Sete e quinze da matina. O despertador de cabeceira, que sofrera uma pane por causa da falta de luz elétrica na noite anterior, arranca o homem da cama com um atraso significativo. Seu relógio biológico? Em parafuso – ainda não assimilou as mudanças impostas pelos novos tempos. Há de se compreender! Mudar uma programação ancestral no DNA masculino leva gerações.

Ele suspira preocupado. Por pouco não atrasa o café da família, que inclui suco natural de laranja, torradinhas, geléia e café passado. Menos mal que o leite foi banido da mesa, em função dos aditivos da moda encontrados no líquido branco, tipo soda cáustica e formol. Assim, não vai ser preciso limpar o grude ao entornar no fogão, coisa que habitualmente acontece.

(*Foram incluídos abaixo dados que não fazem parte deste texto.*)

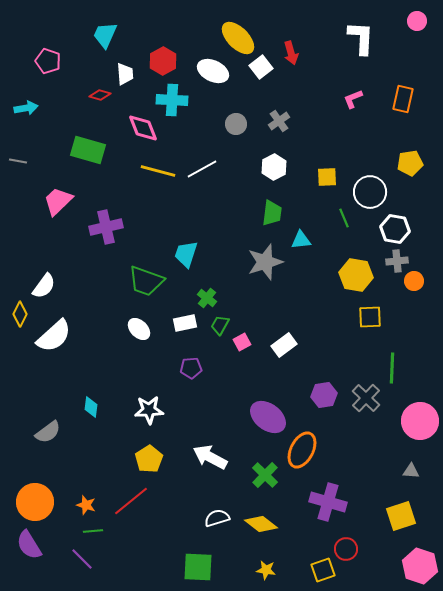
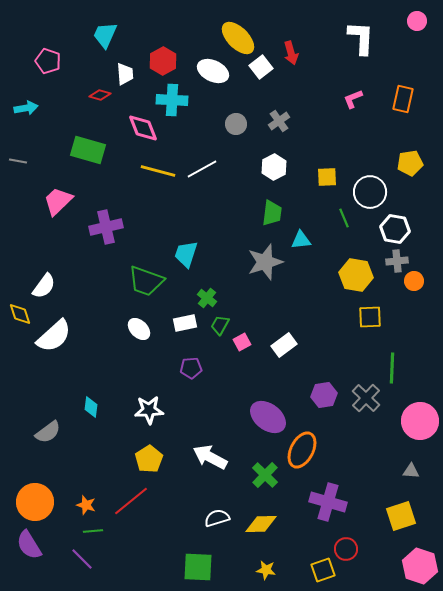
yellow diamond at (20, 314): rotated 45 degrees counterclockwise
yellow diamond at (261, 524): rotated 40 degrees counterclockwise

Apesar do adiantado da hora, o homem fala macio para acordar sua turma, respeitando o mau-humor matinal típico dos adolescentes, mas como todos se fazem de surdos, apela ao método sugerido pela terapeuta:
-Gente! Quero ver todos de pé! Vou contar até três… Um, dois, três…
quinze, dezesseis, dezessete…quarenta e um…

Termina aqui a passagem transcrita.